Not so much competition as a food chain

Here’s where the nature of economies, suggested in part by Jane Jacobs work of that name, can be recognized. The origin of the study of eco-nomies, deriving from eco-logy, surfaces a disconnect in the way that the term competition is used.

When advocates of the market talk about the natural competition that would take place within the ecology of a “free” market, they are not being precise.

Natural systems tend toward a stable state. While there may be competition for resources, generally speaking, what conflict there is in a natural system is between hierarchically differentiated participants. This is because a natural system tend to have niche players in each rung of a food chain.

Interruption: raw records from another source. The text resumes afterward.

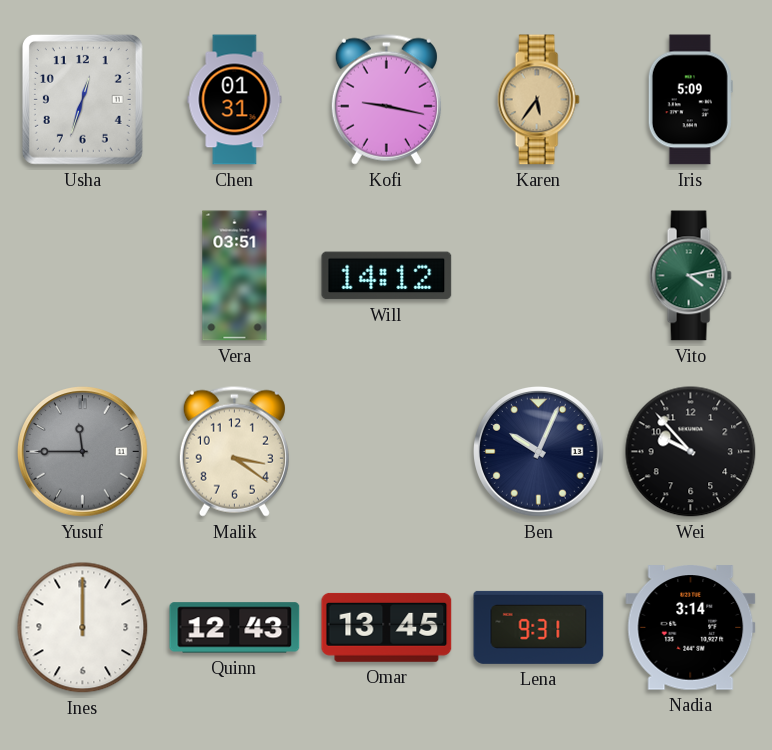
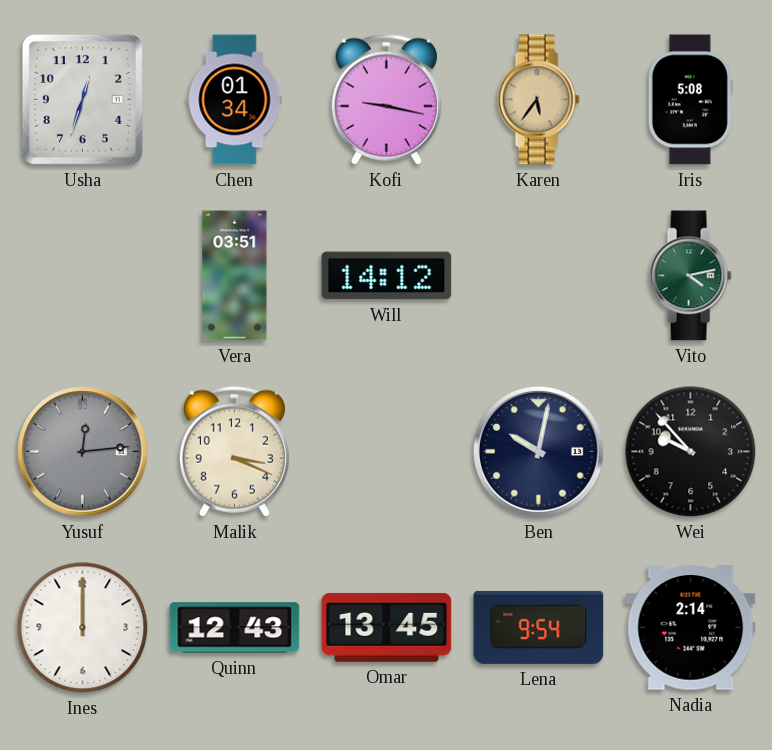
Chen: 01:31 -> 01:34
Iris: 5:09 -> 5:08
Yusuf: 11:45 -> 12:14
Malik: 3:21 -> 3:19
Ben: 10:04 -> 10:02
Lena: 9:31 -> 9:54
Nadia: 3:14 -> 2:14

When advocates of the “free” market talk about competition, what they are speaking of is the kind of sorting out that happens before niche players in the ecosystem have become entrenched. What is not talked about is what happens when the niche players have holds on levels of system hierarchy. Ultimately, advocacy of a market without conditioning will result in a hierarchical food chain, where there may be competition of scraps, but generally the order in which members of groups eat and the order in which the groups eat is pretty well settled.

Therefore, advocacy of a market without regulation and oversight is advocacy for a system that tends to preserve privilege and power for those that hold it against those lower in the hierarchy. Competition in a stable ecosystem is typically horizontal and down the hierarchy and almost never up to hierarchy, except for sneaky behaviour that doesn’t challenge the hierarchy.